Thanks in large part to those crew members, the company is seeing more than $5 million in AUV, one of the highest in the quick-service industry for a chain its size.
Raising Cane’s has constructed a pipeline of more than 300 restaurants over the past three to four years, most of which are freestanding drive-thru locations. More than 80 percent of units are company-owned, and that will remain as the primary growth vehicle.
“We are not a franchise business. We are a company-owned-and-operated model,” Kumaran says. “That allows us to be nimble, flexible, and do all the right things, such as investing in people. We have a slate of multi-restaurant leaders all across these new markets who don't even have restaurants yet, but they're just getting their pencils sharpened and their training sharpened up to get going.”
Units coming this year will be some of the most ambitious yet. For example, Raising Cane’s plans to open an 8,500-square-foot flagship in New York City, which will be the largest restaurant in Times Square and will “showcase to the world our passion for chicken finger meals and our history,” according to Kumaran.
Additionally, a West Coast flagship will open as one of the largest quick-service outlets on the Las Vegas Strip, right next to MGM Grand Hotel & Casino. The outlet will “speak to the history and the culture of Vegas city in a Cane’s manner.” Another flagship in Miami will be housed in an art deco building.
Other target markets include Boston, Nashville, Philadelphia, the DMV, and New Jersey. Raising Cane’s announced that it will enter 10 new markets this year; Kumaran says that will likely reach 12-15 markets over the next 15 months.

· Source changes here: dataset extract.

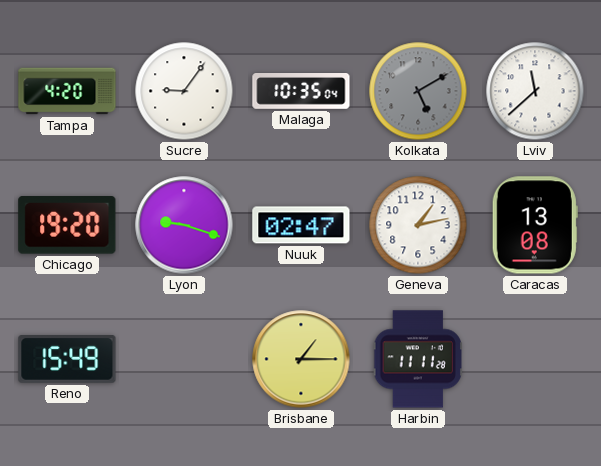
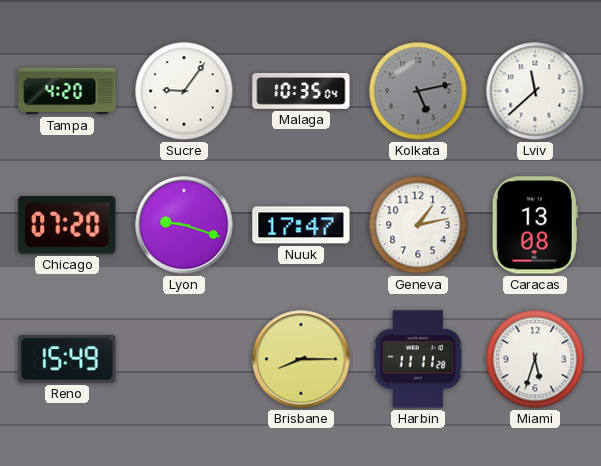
Kolkata: 5:10 -> 5:13
Chicago: 19:20 -> 07:20
Nuuk: 02:47 -> 17:47
Brisbane: 1:15 -> 8:15
Miami: none -> 5:33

“Our growth model is to be a global footprint, but have a very local presence and identity,” Kumaran says.
The fast casual’s growth journey won’t be without challenges, however. Because of a variety of macroeconomic factors, Kumaran estimates the brand pushed about 10 of its openings from 2021 into this year. He knows there will be more concerns in 2022, but the executive adds that Raising Cane’s is in a solid position because of its strong, mutual relationship with suppliers.
Kumaran says supply chain, construction, and staffing challenges are “not only unprecedented, but they are very, very hard.” That’s why Raising Cane’s plans to leverage its more than 25 years of legacy and consistency to maintain growth and its position as a preferred place of employment.
“We are about giving out craveable chicken finger meals to every customer who walks in through our front door, also the drive-thru, and spends their hard-earned money with us,” Kumaran says. “That's what we're all about and that's what we're good at and that's what we will continue doing. I have very high expectations out of 2022 coming up here and I honestly have even higher expectations of the future. I think we're just getting warmed up. I think we will have thousands and thousands of restaurants all across the world.”